I want to purchase a large format LCD display (24" and up) for my computer setup to watch movies at close range while working on other stuff at my computer desk.

Right now I have four 19" LCD displays. Although this is great for viewing multiple windows applications simutaneously, it ain't so great for watching widescreen video. Besides, I find that I hardly ever use all 4 monitors at a time. I use three primarily. At first I was thinking a 24" widescreen display with two 19" displays flanking it. But then I was thinking, why not go bigger as long as the resolution was there?

I did some research and uncovered the Hannspree HH-281HPB 1080P monitor as well as a few others from Viewsonic and Acer. The Hanns-G HH-281HPB seemed like the best bang for the buck. Costco had it on sale for $299. But then I notice they also had the Hannspree ST281MKB on sale for the same price. It appears to be the same thing but with the addition of a cheap speaker and a TV tuner. I figure, what the , if anything, I can donate it to one of the kids in the future.

My question. I realize Hannspree probably does not offer the best LCD out there. But, is it good enough for light duty video where the absolute in video quality is not the main priority? A lot of my video is not high definition. Rather, it is DVD quality at best. That, and will this LCD satisfy me for standard comutational needs. It is 1900x1200 but it is a large display to be sitting 3 to 4 foot in front of my face.

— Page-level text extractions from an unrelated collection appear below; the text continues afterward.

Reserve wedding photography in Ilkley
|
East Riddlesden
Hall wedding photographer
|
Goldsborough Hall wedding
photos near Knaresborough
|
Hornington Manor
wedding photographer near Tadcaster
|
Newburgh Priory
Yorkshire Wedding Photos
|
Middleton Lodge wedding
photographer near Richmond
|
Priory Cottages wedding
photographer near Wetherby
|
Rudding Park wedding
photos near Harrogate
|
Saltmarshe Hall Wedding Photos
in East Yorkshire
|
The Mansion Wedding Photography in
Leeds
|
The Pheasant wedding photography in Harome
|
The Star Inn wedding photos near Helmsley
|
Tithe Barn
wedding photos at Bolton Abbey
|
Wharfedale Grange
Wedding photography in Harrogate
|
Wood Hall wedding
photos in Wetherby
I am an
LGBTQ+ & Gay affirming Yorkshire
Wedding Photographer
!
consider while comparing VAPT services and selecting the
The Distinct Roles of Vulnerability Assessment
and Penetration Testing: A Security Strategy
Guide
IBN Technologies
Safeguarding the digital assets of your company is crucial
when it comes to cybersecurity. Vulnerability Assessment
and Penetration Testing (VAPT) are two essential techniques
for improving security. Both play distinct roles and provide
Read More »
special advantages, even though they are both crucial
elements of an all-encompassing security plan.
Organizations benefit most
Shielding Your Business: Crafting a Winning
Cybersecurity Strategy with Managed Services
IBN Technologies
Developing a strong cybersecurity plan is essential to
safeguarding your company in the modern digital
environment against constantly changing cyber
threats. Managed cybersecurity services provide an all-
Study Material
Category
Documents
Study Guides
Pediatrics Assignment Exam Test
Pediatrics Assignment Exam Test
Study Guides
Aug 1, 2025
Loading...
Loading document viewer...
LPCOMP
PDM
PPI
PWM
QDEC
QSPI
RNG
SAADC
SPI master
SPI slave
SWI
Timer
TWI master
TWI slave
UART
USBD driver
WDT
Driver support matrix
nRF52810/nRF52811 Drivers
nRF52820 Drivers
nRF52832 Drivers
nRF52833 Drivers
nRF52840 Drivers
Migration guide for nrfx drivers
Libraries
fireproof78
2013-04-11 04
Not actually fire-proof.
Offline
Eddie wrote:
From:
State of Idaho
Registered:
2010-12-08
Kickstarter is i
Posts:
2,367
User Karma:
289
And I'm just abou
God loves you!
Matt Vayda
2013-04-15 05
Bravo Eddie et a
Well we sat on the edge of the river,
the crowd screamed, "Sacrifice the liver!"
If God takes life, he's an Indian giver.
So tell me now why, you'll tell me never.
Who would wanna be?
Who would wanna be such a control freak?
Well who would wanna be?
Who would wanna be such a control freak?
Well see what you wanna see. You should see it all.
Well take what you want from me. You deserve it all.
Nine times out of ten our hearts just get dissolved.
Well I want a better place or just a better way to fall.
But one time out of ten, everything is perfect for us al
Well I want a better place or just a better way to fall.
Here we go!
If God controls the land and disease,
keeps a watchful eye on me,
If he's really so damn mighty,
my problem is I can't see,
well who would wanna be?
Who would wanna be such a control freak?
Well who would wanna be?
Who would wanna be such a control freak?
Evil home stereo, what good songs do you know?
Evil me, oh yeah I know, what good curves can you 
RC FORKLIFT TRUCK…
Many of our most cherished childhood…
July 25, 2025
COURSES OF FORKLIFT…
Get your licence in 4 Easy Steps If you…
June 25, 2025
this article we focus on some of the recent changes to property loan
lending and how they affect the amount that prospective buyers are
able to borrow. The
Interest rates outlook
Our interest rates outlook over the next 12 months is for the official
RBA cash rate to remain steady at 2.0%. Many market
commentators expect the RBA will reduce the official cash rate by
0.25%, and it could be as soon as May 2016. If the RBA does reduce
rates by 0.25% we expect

Typically large computer displays like this have resolutions of 2500x1600 or some other outrageous figure and require slaving two DVI ports together.

Can anyone lend some insight?

Ge0


----------



## eugovector (Sep 4, 2006)

Typically TV monitors have a lower resolution than computer monitors at large sizes, but better contrast ratios. This would be ideal for watching movies, but your text/icons may be larger than you would like during pc applications.


----------



## Ge0 (Nov 6, 2007)

Both the monitor and television I was looking at have the same screen size, same resolution. I believe they probably use the same LCD panel in both...

Ge0


----------



## eugovector (Sep 4, 2006)

If they appear to be the same panel quality, then just pick whichever one has the features you're looking for. What's the price difference?


----------



## Ge0 (Nov 6, 2007)

No price difference, same price... I still feel like there has to be a gotcha. Adding the tuner and additional input has to acocunt for something right???

Ge0


----------



## eugovector (Sep 4, 2006)

Take a look at the specs. Contrast ration, resolution, whatever...are there any differences?


----------